Ceci rappelé, 2 des 4 catégories d’opérations prévues par la circulaire ne relèvent pas de la procédure d’appel à projets, soit qu’elles n’aient aucune incidence sur l’autorisation (investissement immobilier), soit qu’elles n’appellent pas de changement de catégorie juridique (requalification de places d’EHPAD en places de service ambulatoire PA) et à condition qu’elles ne produisent pas d’extension de capacité importante. En revanche :

  • les opérations concrétisées par une extension de capacité importante devront obligatoirement être réalisées suite à un appel à projet ;
  • il n’est pas certain que le nouveau concept d’EHPAD “centre de ressources” – dont il n’existe à ce jour aucune définition juridique spécifique – puisse échapper à la nécessité d’un appel à projet. En effet, il existe, dans l’inventaire donné par l’article L. 312-1, I du CASF, une catégorie propre aux centres de ressources définis comme “établissements ou services, dénommés selon les cas centres de ressources, centres d’information et de coordination ou centres prestataires de services de proximité, mettant en œuvre des actions de dépistage, d’aide, de soutien, de formation ou d’information, de conseil, d’expertise ou de coordination au bénéfice d’usagers, ou d’autres établissements et service”. Au vu de ce texte, l’évolution de l’activité d’un EHPAD en centre de ressources constituera un changement de catégorie juridique et ne pourra donc intervenir hors appel à projets qu’à la double condition de la conclusion d’un CPOM et de l’accord du CD ;
  • un redéploiement de capacité sur un autre territoire ne pourra s’accomplir sans l’accord de l’organisme gestionnaire et avoir, préalablement, fait l’objet d’une actualisation du projet régional de santé (PRS), du cadre d’orientation stratégique et du schéma régional de santé (SRS). En toutes hypothèses, dans ce cas de figure, l’opération requerrait l’accord de l’organisme gestionnaire.

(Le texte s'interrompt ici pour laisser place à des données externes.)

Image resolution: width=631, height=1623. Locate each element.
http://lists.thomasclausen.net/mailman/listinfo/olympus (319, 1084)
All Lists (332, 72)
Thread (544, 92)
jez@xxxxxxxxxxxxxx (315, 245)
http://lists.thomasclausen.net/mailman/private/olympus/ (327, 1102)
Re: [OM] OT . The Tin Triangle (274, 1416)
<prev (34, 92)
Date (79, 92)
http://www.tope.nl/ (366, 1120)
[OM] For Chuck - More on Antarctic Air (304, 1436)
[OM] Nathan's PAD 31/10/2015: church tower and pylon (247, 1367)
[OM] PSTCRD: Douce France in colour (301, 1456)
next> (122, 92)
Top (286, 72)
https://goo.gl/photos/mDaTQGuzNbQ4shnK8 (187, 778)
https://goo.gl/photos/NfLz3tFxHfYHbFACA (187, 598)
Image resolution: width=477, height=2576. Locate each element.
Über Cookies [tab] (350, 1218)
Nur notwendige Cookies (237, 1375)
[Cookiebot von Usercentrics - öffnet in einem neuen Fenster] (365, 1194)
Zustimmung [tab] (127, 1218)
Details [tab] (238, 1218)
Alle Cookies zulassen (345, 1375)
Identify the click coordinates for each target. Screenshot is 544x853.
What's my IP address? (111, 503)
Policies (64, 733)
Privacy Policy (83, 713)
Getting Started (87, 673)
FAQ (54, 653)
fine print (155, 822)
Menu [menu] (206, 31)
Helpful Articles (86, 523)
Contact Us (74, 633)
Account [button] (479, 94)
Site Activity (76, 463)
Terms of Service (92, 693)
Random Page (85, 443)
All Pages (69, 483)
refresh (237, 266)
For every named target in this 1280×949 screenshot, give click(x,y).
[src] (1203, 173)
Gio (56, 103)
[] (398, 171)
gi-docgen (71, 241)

Le seul moyen pour l’ARS de passer outre son éventuel refus serait de lui retirer l’autorisation, ce qui n’est juridiquement pas possible sauf à détourner d’autres procédures (tarification, police administrative).

Ces questions de légalité ne sont pas neutres :

  • elles pourraient, de fait, conduire au développement du recours aux appels à manifestation d’intérêt (AMI) à l’égard des opérations non soumises à un appel à projets ;
  • le secteur des personnes âgées (PA) étant concurrentiel, il faudrait anticiper la volonté de certains organismes gestionnaires – notamment privés non lucratifs – de contester juridiquement toute modification d’activité qui aurait été consentie par AMI, à leur préjudice, alors qu’elle aurait dû relever d’un appel à projet.

En dernière observation, l’objectif de viabilité économique, consistant à maintenir un tarif hébergement acceptable tout en consacrant une plus grande part des ressources à l’entretien et à l’amortissement du cadre bâti et à la qualité des prestations délivrées aux résidents, ne pourra être atteint sans que des crédits supplémentaires soient mobilisés.

Pour conclure, il apparaît que – confirmant une tendance lourde – la gouvernance publique se recentralise au niveau national pour piloter avec une certaine fermeté la recomposition de l’offre, suite à des engagements politiques forts et médiatisés. Ici, elle pourrait toutefois se heurter à un risque d’inefficacité partielle :

  • en cas d’absence de revalorisation effective des financements des EHPAD ;
  • du fait du mécanisme de planification, parce que la modification du SRS ne peut intervenir à brève échéance compte tenu des délais de procédure ;
  • du fait de la nécessité, pour libérer totalement la démarche gouvernementale des contraintes actuelles en matière d’appel à projets, de modifier l’article L. 313-1-1 du CASF. Cela nécessiterait une intervention du législateur. A la lourdeur du calendrier parlementaire s’ajouterait alors un ralentissement de la production normative liée à la perspective des élections présidentielles de 2022 ;
  • en cas d’opposition des Départements.